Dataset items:
****************************************

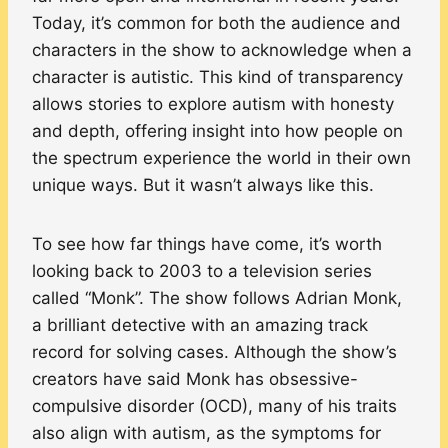
Today, it’s common for both the audience and
characters in the show to acknowledge when a
character is autistic. This kind of transparency
allows stories to explore autism with honesty
and depth, offering insight into how people on
the spectrum experience the world in their own
unique ways. But it wasn’t always like this.
To see how far things have come, it’s worth
looking back to 2003 to a television series
called “Monk”. The show follows Adrian Monk,
a brilliant detective with an amazing track
record for solving cases. Although the show’s
creators have said Monk has obsessive-
compulsive disorder (OCD), many of his traits
also align with autism, as the symptoms for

****************************************

WORK TASK
Please transcribe each entry exactly, but skip any picture it holds.

RESULT BELOW
Today, it’s common for both the audience and
characters in the show to acknowledge when a
character is autistic. This kind of transparency
allows stories to explore autism with honesty
and depth, offering insight into how people on
the spectrum experience the world in their own
unique ways. But it wasn’t always like this.
To see how far things have come, it’s worth
looking back to 2003 to a television series
called “Monk”. The show follows Adrian Monk,
a brilliant detective with an amazing track
record for solving cases. Although the show’s
creators have said Monk has obsessive-
compulsive disorder (OCD), many of his traits
also align with autism, as the symptoms for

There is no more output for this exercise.